• **Required action**
Each line from the one that contains "Sturbridge Homes" through the end of the entries should be repeated exactly, with nothing added.
[Supplied records Boundary: Start]
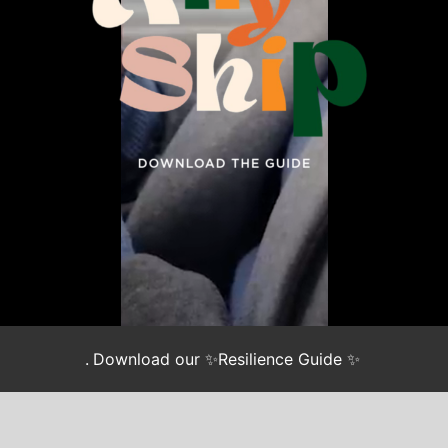
.
Download our ✨Resilience Guide ✨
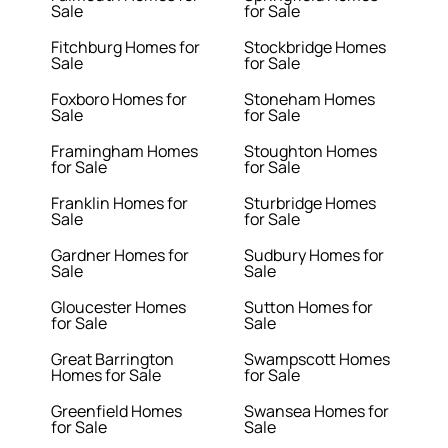
Sale
for Sale
Fitchburg Homes for
Stockbridge Homes
Sale
for Sale
Foxboro Homes for
Stoneham Homes
Sale
for Sale
Framingham Homes
Stoughton Homes
for Sale
for Sale
Franklin Homes for
Sturbridge Homes
Sale
for Sale
Gardner Homes for
Sudbury Homes for
Sale
Sale
Gloucester Homes
Sutton Homes for
for Sale
Sale
Great Barrington
Swampscott Homes
Homes for Sale
for Sale
Greenfield Homes
Swansea Homes for
for Sale
Sale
[Supplied records Boundary: End]
• **Answer section**
Sturbridge Homes
Sale
for Sale
Gardner Homes for
Sudbury Homes for
Sale
Sale
Gloucester Homes
Sutton Homes for
for Sale
Sale
Great Barrington
Swampscott Homes
Homes for Sale
for Sale
Greenfield Homes
Swansea Homes for
for Sale
Sale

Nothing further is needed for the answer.